End of Warranty Inspections

I do a number of inspections on 2-10 year old houses that belong to the original owners who purchased it from a builder. (Large or small) And I find items that could have / should have, been addressed by the builder who built the house. However, because the warranty had expired, the owner could not hold the builder responsible and had to pay out of pocket for the necessary repairs. The builder probably didn’t notify you that your warranty was expiring. The end of warranty is perhaps the most important inspection you can have when purchasing a new house. Find out what problems your house has and hold the builder responsible for them. At the same time you are documenting items that may not be a problem right now, but could be an indication of a future problem. All this is with the benefit of you having lived in the house for a year. Without the end of warranty inspection report holding the builder responsible in the future will likely not be an option.

As an ASHI certified home inspector I am constantly discouraged with the number of defects I find in new construction. There is about a 50 % chance that your new house is built to current acceptable standards. That means there is a 50% chance that your house has problems that either the builder should address or at least you should know about them.

They don’t build them like they used to.

New construction is not what it used to be. There was a time when people took the time necessary to do things right, and the primary motive for being a builder was to do a quality job. That’s changed. Today the primary motive is profit, not quality. Houses are built as fast as possible, with the cheapest labor / subcontractors, and the cheapest materials they can find. The best you can hope for is “acceptable construction”. Even the small “Quality Builders” take short cuts. I’m always asked by clients if their house is “Good Construction”. Unfortunately, most often, my answer is that it is acceptable construction. Good construction requires “good workmanship” which requires trades people who take pride and care about what they are doing. I see less and less of that every day.

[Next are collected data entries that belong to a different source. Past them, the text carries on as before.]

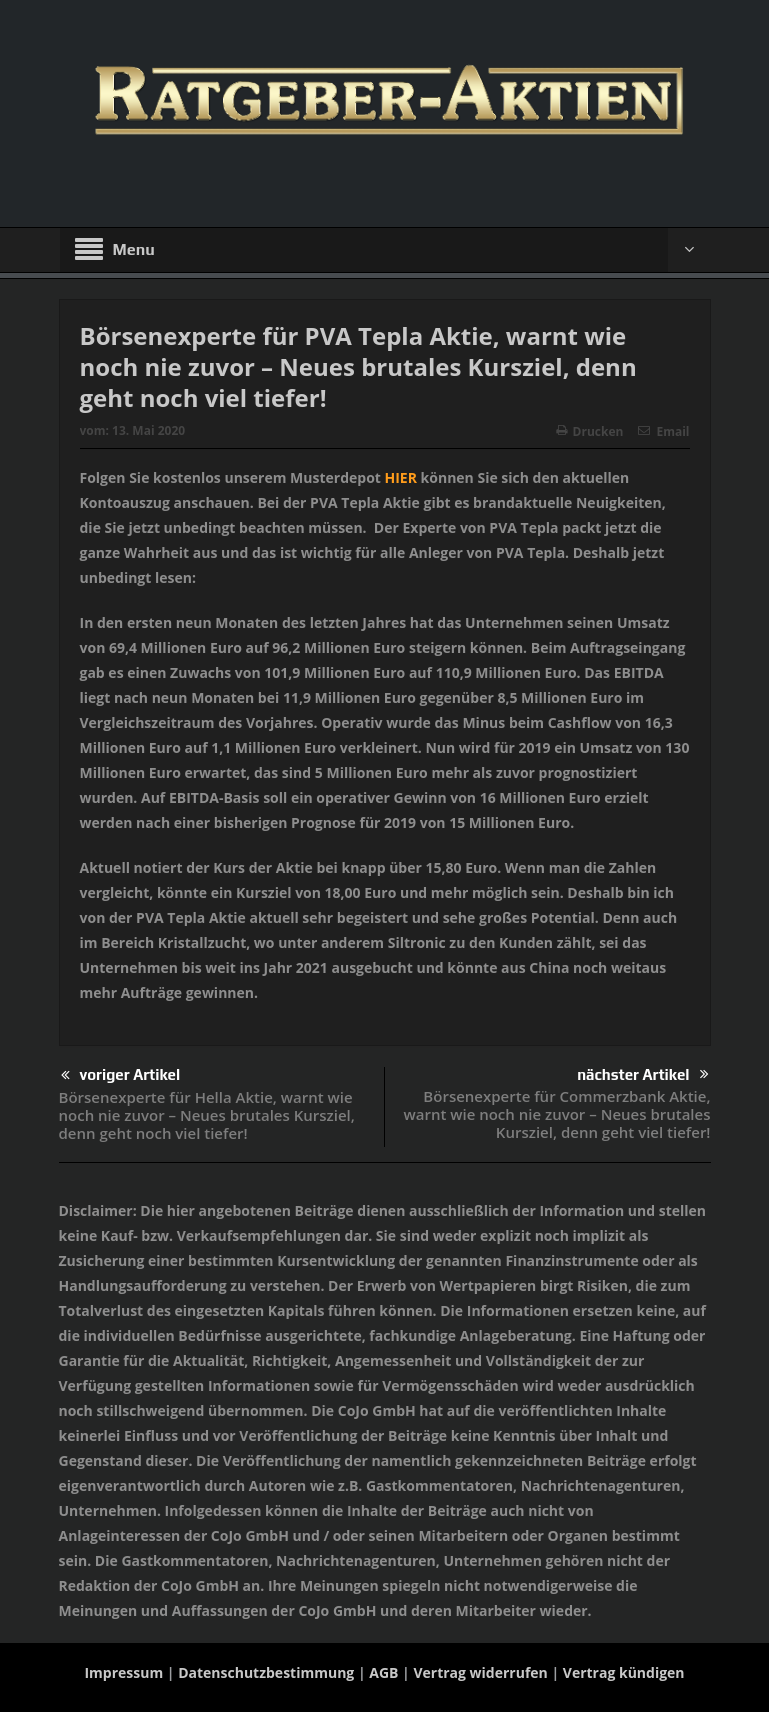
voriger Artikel (121, 1075)
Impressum (123, 1672)
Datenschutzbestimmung (266, 1672)
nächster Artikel (642, 1074)
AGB (383, 1672)
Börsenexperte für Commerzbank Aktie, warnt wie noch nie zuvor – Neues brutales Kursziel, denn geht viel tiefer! (556, 1114)
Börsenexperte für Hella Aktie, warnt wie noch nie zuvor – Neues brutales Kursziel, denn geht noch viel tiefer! (207, 1115)
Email (663, 431)
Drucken (590, 431)
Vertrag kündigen (624, 1672)
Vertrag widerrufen (480, 1672)
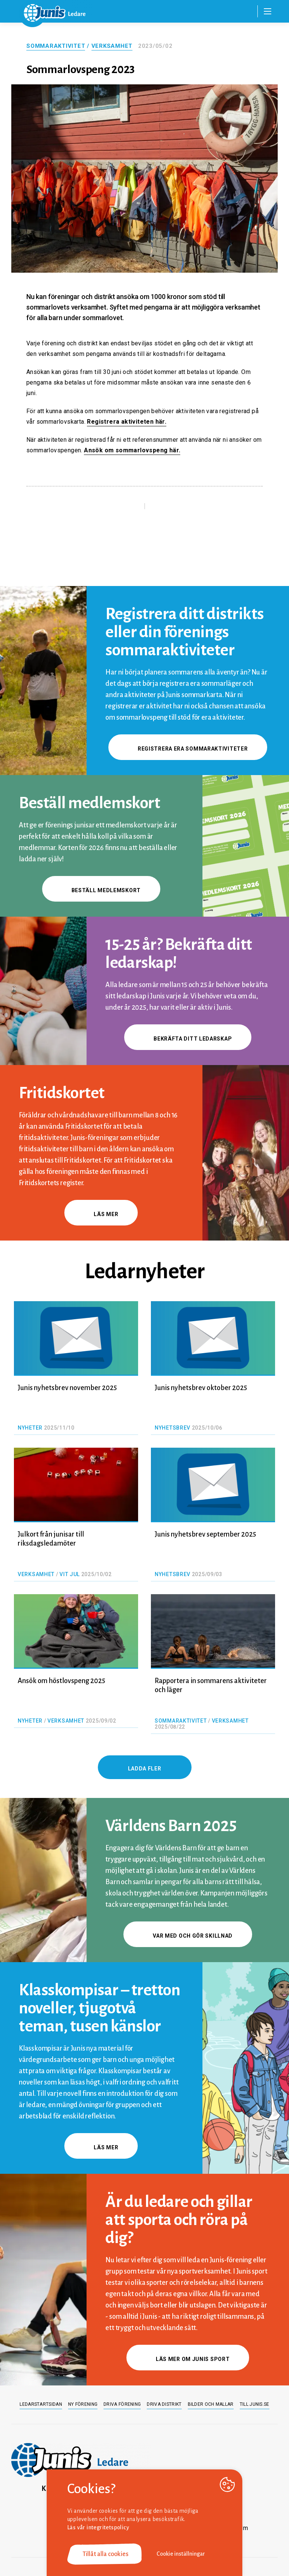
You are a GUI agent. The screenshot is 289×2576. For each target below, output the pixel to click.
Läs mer (101, 1214)
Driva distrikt (164, 2404)
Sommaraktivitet (55, 46)
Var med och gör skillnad (188, 1936)
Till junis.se (254, 2404)
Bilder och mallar (211, 2404)
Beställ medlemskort (101, 890)
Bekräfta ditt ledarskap (188, 1039)
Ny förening (82, 2404)
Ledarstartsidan (41, 2404)
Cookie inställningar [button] (181, 2554)
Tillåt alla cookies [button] (105, 2554)
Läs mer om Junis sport (188, 2359)
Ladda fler (144, 1769)
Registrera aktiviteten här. (126, 421)
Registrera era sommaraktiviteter (188, 749)
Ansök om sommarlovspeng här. (132, 450)
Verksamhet (112, 46)
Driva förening (122, 2404)
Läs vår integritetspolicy (98, 2527)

“Doesn’t the township inspect my new house?”

Buyers often wrongly assume that their new house has been thoroughly inspected by the township or the municipality. Municipal inspectors are over worked, under paid, and often under qualified. It is not uncommon for them to “inspect” 10 to 35 houses a day. Add traveling time, morning and afternoon breaks and that doesn’t allow much time for through inspection. Thus the phrase “Drive by Inspection”. This doesn’t hold a candle to the 3-4 hour inspection that I do backed by over 35 years of construction experience and knowledge.

Generally, builders have a figure built into the purchase price to cover call backs, complaints, and problems. Most home owners lack the knowledge to recognize defects or potential problems and at the end of the warranty the builder is gone with the money they have set aside to fix your problems in their pocket. All the while you are left with the problems and future repair cost that should have been addressed under the warranty.

Only an experienced, qualified home inspector has the knowledge to inform you on what is defective. This information enables you to hold the builder responsible before the warranty ends, and you have no recourse. It will also document items that may be a concern in the future. That way if they do become problems it is on record that there was evidence of these problems before the warranty ended. Don’t wait until you sell your house and then have the buyer’s inspector list items that you could have had repaired under warranty. At that point, it will most likely be money out of your pocket to repair these defects so that the sale goes through.

If you are lucky enough to have one of the 50% of houses that is “acceptable” the inspection can still save you many times the cost of the inspection. Simply knowing what to watch for, how to maintain, what to expect and monitor and how your house works, can save you thousands. If I find nothing wrong, which frankly hasn’t happened in about 7,000 inspections, the education is worth the price.